Wolfgang Schäuble versteht sich auf den Trick, eine Win-Win-Situation ganz für sich alleine zu schaffen. Als habe die Bundeskanzlerin nicht genug tätige Reue in Form verschärfter Flüchtlingsabwehr für den Zustrom Geflüchteter 2015 abgelegt und die Festung Deutschland so zugleich zum Bollwerk gegen die aufstrebende AfD aufgebaut, bekannte der Bundesfinanzminister dieser Tage erneut, Fehler in der Flüchtlingspolitik gemacht zu haben.
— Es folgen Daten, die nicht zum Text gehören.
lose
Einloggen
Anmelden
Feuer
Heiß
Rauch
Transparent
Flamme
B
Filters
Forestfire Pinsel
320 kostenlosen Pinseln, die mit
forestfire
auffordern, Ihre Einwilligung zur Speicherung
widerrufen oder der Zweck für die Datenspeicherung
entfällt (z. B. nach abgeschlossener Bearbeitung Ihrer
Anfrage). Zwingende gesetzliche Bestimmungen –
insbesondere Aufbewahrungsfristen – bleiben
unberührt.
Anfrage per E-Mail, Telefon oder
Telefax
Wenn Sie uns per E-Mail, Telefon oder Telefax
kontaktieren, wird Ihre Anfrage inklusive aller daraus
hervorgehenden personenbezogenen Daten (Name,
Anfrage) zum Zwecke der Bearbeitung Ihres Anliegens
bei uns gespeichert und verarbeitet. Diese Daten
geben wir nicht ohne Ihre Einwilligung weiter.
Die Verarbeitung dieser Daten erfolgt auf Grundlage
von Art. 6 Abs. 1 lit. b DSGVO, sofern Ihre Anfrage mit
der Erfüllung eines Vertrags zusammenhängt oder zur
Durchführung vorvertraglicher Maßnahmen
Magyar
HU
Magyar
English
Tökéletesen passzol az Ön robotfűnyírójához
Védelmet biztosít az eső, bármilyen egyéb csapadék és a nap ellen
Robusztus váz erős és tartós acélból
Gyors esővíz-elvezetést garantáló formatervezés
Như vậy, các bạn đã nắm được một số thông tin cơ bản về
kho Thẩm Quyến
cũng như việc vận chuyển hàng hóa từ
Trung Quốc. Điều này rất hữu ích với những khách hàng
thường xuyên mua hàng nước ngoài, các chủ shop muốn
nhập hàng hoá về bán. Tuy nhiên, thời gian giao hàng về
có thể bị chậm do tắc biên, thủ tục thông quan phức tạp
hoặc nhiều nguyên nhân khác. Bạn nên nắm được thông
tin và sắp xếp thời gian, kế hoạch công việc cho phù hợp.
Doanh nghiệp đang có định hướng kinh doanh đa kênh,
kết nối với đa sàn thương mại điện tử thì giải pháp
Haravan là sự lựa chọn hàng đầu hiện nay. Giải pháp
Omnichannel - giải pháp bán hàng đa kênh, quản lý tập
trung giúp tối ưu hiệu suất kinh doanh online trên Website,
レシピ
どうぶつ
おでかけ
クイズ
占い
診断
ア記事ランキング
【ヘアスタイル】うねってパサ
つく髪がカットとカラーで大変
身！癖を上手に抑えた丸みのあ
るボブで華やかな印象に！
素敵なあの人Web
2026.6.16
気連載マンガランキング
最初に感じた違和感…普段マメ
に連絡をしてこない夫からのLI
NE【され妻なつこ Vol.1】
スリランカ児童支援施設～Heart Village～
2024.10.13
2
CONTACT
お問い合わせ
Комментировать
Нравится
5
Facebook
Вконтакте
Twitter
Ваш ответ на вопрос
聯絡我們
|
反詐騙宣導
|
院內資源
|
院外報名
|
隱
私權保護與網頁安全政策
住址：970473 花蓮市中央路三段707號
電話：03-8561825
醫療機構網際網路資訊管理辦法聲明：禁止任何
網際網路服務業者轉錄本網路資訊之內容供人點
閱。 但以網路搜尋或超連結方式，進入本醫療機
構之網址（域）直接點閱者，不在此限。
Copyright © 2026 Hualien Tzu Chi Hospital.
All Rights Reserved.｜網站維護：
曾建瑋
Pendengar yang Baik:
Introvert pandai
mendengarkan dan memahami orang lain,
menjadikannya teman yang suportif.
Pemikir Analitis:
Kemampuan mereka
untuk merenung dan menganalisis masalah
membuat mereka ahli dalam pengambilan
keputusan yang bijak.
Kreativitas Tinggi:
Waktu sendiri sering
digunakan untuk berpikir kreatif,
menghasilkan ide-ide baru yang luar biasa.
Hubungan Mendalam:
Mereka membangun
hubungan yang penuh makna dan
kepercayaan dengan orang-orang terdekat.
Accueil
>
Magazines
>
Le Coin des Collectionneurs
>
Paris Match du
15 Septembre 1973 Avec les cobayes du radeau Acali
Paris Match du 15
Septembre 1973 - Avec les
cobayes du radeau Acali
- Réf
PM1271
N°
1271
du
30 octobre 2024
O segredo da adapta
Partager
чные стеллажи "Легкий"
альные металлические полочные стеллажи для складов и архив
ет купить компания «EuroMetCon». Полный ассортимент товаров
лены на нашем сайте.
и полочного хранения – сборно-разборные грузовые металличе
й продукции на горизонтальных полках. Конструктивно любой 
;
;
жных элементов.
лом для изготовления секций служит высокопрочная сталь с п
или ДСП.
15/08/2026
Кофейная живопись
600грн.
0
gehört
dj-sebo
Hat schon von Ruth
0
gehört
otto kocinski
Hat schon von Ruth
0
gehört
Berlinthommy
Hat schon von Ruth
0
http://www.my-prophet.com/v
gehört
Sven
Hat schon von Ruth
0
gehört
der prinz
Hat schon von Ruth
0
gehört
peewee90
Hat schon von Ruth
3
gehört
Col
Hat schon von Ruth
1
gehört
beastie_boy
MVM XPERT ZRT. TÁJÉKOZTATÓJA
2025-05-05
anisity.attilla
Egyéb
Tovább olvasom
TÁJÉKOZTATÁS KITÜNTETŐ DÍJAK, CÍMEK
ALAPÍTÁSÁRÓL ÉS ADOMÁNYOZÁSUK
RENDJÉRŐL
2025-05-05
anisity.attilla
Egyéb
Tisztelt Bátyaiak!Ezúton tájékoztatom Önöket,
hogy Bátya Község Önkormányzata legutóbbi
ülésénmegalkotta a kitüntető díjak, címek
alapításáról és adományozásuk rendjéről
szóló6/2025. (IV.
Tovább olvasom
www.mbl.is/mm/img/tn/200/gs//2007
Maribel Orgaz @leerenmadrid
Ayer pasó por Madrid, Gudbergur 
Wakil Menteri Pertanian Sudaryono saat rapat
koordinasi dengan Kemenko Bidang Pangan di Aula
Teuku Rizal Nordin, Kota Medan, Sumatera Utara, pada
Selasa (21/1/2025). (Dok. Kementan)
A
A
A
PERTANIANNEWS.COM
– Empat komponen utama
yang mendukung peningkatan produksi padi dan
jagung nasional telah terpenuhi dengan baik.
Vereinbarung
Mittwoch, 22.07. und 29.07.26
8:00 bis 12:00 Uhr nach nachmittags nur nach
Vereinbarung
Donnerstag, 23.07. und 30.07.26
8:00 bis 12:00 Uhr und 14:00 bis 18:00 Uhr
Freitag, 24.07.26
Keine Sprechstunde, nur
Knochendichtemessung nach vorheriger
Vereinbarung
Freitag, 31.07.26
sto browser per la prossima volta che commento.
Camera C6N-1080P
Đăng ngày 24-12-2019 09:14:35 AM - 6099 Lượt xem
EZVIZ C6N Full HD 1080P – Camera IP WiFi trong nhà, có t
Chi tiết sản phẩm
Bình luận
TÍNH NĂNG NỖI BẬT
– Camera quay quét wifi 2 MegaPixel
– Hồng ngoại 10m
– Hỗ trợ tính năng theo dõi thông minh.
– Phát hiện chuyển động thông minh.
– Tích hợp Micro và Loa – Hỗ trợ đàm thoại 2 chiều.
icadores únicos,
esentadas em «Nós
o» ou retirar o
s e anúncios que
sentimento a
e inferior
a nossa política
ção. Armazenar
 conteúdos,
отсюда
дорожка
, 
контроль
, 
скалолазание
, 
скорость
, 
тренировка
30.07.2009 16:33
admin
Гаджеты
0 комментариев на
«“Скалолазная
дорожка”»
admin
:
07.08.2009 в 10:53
Was nicht wenige Menschen als humanitären Akt mit Vorzeigecharakter lobten, war für den CDU-Politiker etwas, das schlicht "aus dem Ruder gelaufen ist" [1]. Wenn man schon Fehler mache, dann wolle man wenigstens daraus lernen, gelobte er im Büßergewand und präsentierte sogleich das Ergebnis der Selbstkasteiung.

Eine Angleichung der Sozialstandards in der EU wäre nicht schlecht, überlegte Schäuble im Gespräch mit der Welt am Sonntag laut, nicht zuletzt, um die Flüchtlinge besser auf die verschiedenen EU-Staaten verteilen zu können. Daß Krieg und Not entronnene Menschen vor allem deshalb in die Bundesrepublik wollen, weil dort ein hoher Standard an sozialen Leistungen herrsche, wie Schäuble mutmaßt, ist, selbst wenn es in den meisten Fällen so wäre, nur zu verständlich. Was allen, die schon einmal existentiellen Mangel und Angst vor physischer Gewalt hatten, als ganz selbstverständlicher menschlicher Reflex einleuchtet, ist Schäuble und seiner Klientel nichts als ein Ärgernis. Warum mit anderen Menschen teilen, wenn man doch selbst schon genug damit zu tun hat, die überflüssigen Pfunde von den Rippen zu bekommen?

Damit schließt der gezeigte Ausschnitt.